Re: auto-vivifying file handles
by merlyn (Sage) on Sep 25, 2001 at 18:27 UTC
    Remember that doing such locks your code into Perl 5.6 and later, because this feature didn't exist in Perl 5.5.3. Be sure to put "require 5.6" at the top of your script. Some of us are still running 5.5.3 in production.

    -- Randal L. Schwartz, Perl hacker

Re (tilly) 1: auto-vivifying file handles
by tilly (Archbishop) on Sep 25, 2001 at 19:31 UTC
    Well hopefully we will have error messages that also includes the filename and the contents of $!. (Like perlstyle says to do.)

    But lexically scoped filehandles have something to say for them. And you can even do it in Perl 5.005. Consider:

    use Carp; # time passes # Takes a name to open, returns an open filehandle sub my_open { my $file = shift; # Put the declaration in the open to confuse people? :-) my $fh = do {local *FH}; open($fh, $file) or confess("Cannot open '$file': $!"); return $fh; }
    There you are. Now you can just write:
    my $handle = my_open("whatever");
    and you will have lexically scoped filehandles. The only gotcha is that people may get confused about why they cannot use them like this:
    print $self->{handle} @stuff;
    but instead must either put the handle in a scalar, turn print into a method call, or use the syntactic trick:
    print { $self->{handle} } @stuff;
      my $fh = do {local *FH};
      Isn't there some perl lore surrounding this idiom? I seem to remember someone writing a 500 line module to localize a filehandle, only to have the perl community stumble upon this construct a few weeks later?

      -Blake

        Well once upon a time there was a flamewar on p5p. It was not a small flamewar. It was one of those things which went on and on and on through hundreds of messages. It was originally about whether chmod should accept symbolic modes (eg "o+w" to add write permission for the owner). Some liked the idea. Others though it was bloat. Some thought that people who couldn't sling bits were better off serving Real Programmers their fries. You know how it is.

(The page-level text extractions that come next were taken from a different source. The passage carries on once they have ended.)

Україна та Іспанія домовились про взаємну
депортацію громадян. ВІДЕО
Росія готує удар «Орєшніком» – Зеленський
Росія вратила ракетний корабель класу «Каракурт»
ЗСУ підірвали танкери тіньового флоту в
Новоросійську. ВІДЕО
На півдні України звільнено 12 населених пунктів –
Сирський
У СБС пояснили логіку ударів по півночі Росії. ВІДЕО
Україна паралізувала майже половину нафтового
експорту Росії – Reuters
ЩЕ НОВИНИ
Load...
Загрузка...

        As these things will go, it digressed. One of many threads got into some complaining about what beasts the FileHandle and IO::* modules had turned into, with a comment that the actual need was simple.

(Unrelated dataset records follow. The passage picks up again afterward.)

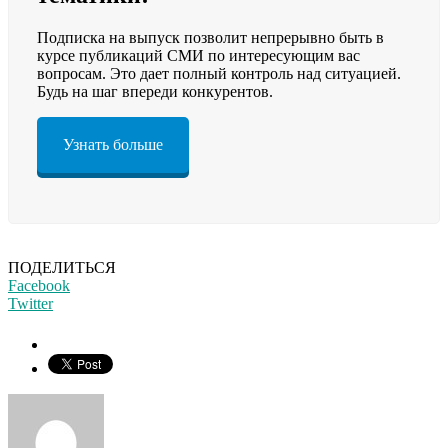
Подписка на выпуск позволит непрерывно быть в
курсе публикаций СМИ по интересующим вас
вопросам. Это дает полный контроль над ситуацией.
Будь на шаг впереди конкурентов.
Узнать больше
ПОДЕЛИТЬСЯ
Facebook
Twitter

        At that point Tom Christiansen replied pointing out that the original need was already met. There was some discussion and surprise as people wondered how it worked. Not all of which is easy to trace in the link because the thread was so long that the automatic thread reconstruction is a little flaky...

        The construct was around before that. I don't know when it was originally discovered, but certainly many big names in the Perl community were surprised by it in 1999.

      Using scalars for file handles without relying on auto-vivication: gotcha.

      What does $self->{handle} have to do with my $handle ?

      —John

        Sorry for being unclear. My warning is that when you start using any old scalars as filehandles, people are likely to expect that you can use any construct that gives a scalar as a filehandle. Unfortunately this doesn't work.

        And a classic case that causes confusion comes when you put the handle in an object and then wonder why the obvious syntax doesn't work very well...

Re: auto-vivifying file handles
by spudzeppelin (Pilgrim) on Sep 25, 2001 at 19:41 UTC

    This makes me wonder about whether or not we should have a cousin of the strict pragma ("marshalled"?) that would cause a compile-time error if a filehandle was used outside of the scope in which the open statement that created it would ordinarily live if it were a my, and a warning emitted if a potential conflict was detected in filehandle namespace (e.g. "Filehandle ZZZ declared at line 52, also declared at line 47 of module Barr::Baz imported by use statement at line 12.").

    And THIS also makes me wonder about whether we need to impose stricter standards (a la CPANTS) regarding filehandle naming and localization conventions within CPAN modules. In other words, that module authors should be using the method John described to insure proper scoping of filehandles.